A routine check-up reveals a significant genetic abnormality
A routine check-up ?reveals a significant ?genetic abnormality
As a part of his employer's incentive pay program, Mr. B came in for a routine physical. He was a seemingly healthy 37-year-old white man with no medical complaints to report.
Mr. B worked as a correctional officer and, as such, was encouraged to keep his health records current. His annual exam was supposed to be pro forma, but it revealed silent traits that even he was astonished to find.
Mr. B appeared in robust health and had an unremarkable medical history. His family history was positive for diabetes (a paternal grandfather), and hypertension (his father). Mr. B had stable, though stressful, employment, with no evident signs of depression.
Married with two children, Mr. B mentioned that he exercised regularly — often daily. He engaged in both aerobic activity and weight training and reported no nicotine habits and minimal alcohol intake (three beers per week). Mr. B also noted that approximately once a month he used ibuprofen for muscle aches.
His immunizations, including hepatitis B vaccine series, were up to date. His tuberculin skin test, done within the past year, was negative. Except for occasional mild muscle aches or pains, which he associated with his physical activity, Mr. B showed no symptoms of disease.
2. Examination and Laboratory Tests
Mr. B's vital signs on physical examination were good: BP 134/80 mm Hg; pulse rate 98 beats per minute; temperature 98.4° F; and oxygen saturation 98%. Mr. B was 5 ft 8 in tall and weighed 162 lbs, with a BMI of 24.63. His complete physical was essentially normal.
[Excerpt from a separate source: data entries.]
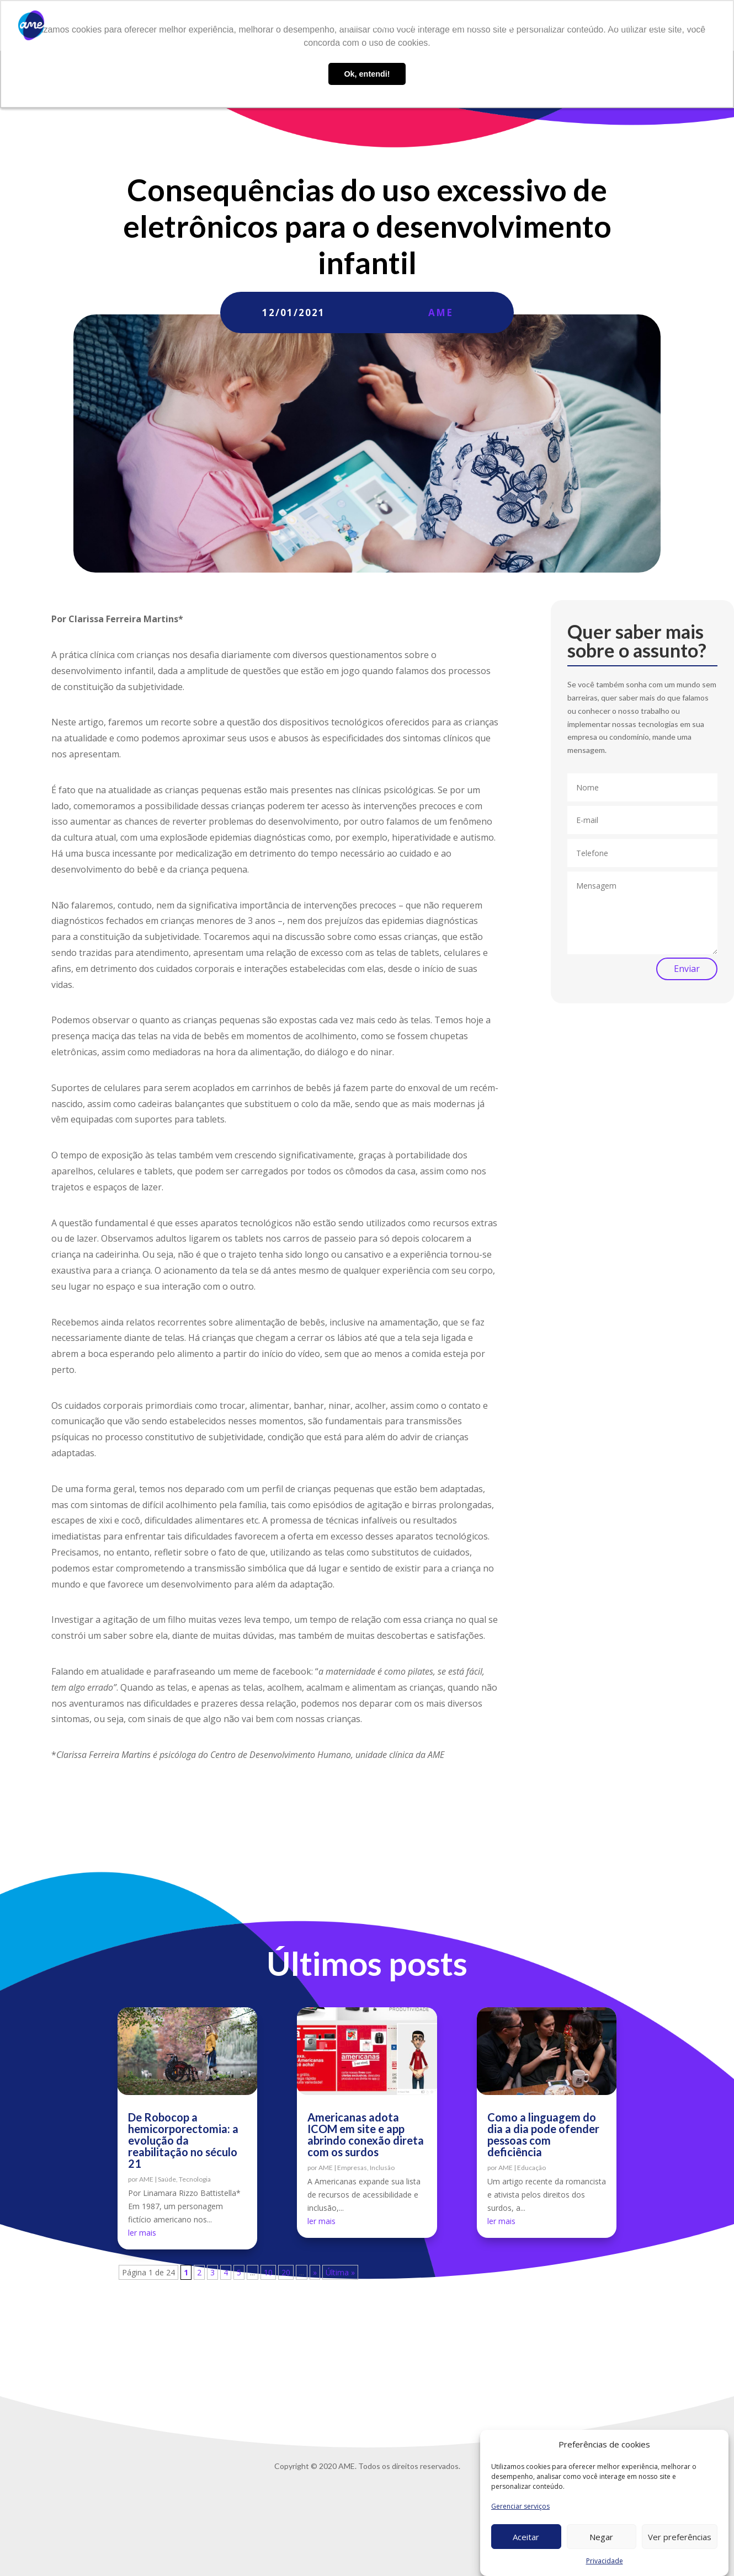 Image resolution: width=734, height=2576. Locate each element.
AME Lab (466, 26)
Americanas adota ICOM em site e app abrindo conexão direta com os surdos (365, 2134)
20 (285, 2272)
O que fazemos (398, 26)
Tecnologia (195, 2179)
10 (268, 2272)
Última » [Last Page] (340, 2272)
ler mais (142, 2232)
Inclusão (382, 2167)
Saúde (167, 2179)
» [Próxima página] (315, 2272)
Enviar (687, 969)
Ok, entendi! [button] (367, 74)
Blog (504, 26)
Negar (601, 2536)
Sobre (346, 26)
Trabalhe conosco (558, 26)
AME (440, 312)
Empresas (352, 2167)
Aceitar (526, 2536)
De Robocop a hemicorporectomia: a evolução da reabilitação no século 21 (183, 2140)
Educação (531, 2167)
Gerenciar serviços (520, 2506)
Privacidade (604, 2561)
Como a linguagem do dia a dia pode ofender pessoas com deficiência (543, 2134)
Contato (621, 26)
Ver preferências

Mr. B had not had laboratory work done in more than three years. At this visit, routine lab work was ordered, including a fasting lipid panel, fasting blood sugar, alanine transaminase (ALT) test, creatinine and a complete blood count. All results were within normal range except for a mildly elevated ALT at 45 U/L (normal <36 U/L).
Additional tests were done to further evaluate the elevated ALT. Hepatitis screening for A, B and C, and antinuclear antibody (ANA) test results were negative. Ceruloplasmin, albumin, alkaline phosphatase, aspartate aminotransferase (AST), alpha-1 antitrypsin and hemoglobin electrophoresis tests were all within normal range.
Iron study results, however, were abnormal, with results as follows: 205 iron mg/dL (normal range: 41-96 mg/dL), total iron-binding capacity (TIBC) 295 mg/dL (baseline range: 236- 404 mg/dL), transferrin saturation 69% (normal:15%-60%) and ferritin 363 ng/mL (normal is 22-322 ng/mL). (Table 1 lists tests and disorders associated with elevated ALT.)
3. Diagnosis and Discussion
Mr. B acknowledged that his father did indeed have "an iron disease," which he forgot to mention. DNA testing was done and Mr. B was found to have a C282Y/H63D compound heterozygous mutation, indicative of hemochromatosis. Mr. B was referred to a hematologist, who confirmed the diagnosis of hereditary hemochromatosis (HH).
Hereditary hemochromatosis is a recessively inherited disorder of iron metabolism, leading to abnormal increase in body iron stores. It is considered the most common genetic disorder in populations of Northern European ancestry1,2 with a genetic incidence in white populations in the United States of approximately 0.4% for homozygotes and 9.6% for heterozygotes.1
Approximately 10% of patients with clinical manifestations of HH are heterozygous, carrying a single copy each of the C282Y and H63D mutations, and 70%-100% of patients with a clinical diagnosis of HH are homozygous for the C282Y mutation.1 However, not all patients with genetic markers for HH develop iron overload. In fact, recent studies have shown rates of development of clinical iron overload even in those homozygous for the C282Y mutation as low as 50%.1,3 The genetic and environmental factors for the differences are not well defined, but they may be linked to modifying genes.1,4,5
Most dietary iron absorption and regulation occurs in the duodenum. In patients with HH, duodenal absorption is increased, which leads to iron overload, especially in the liver, heart and endocrine tissues. Humans have no mechanism for the excretion of excess absorbed iron, and chronic accumulation progresses to end organ dysfunction and damage.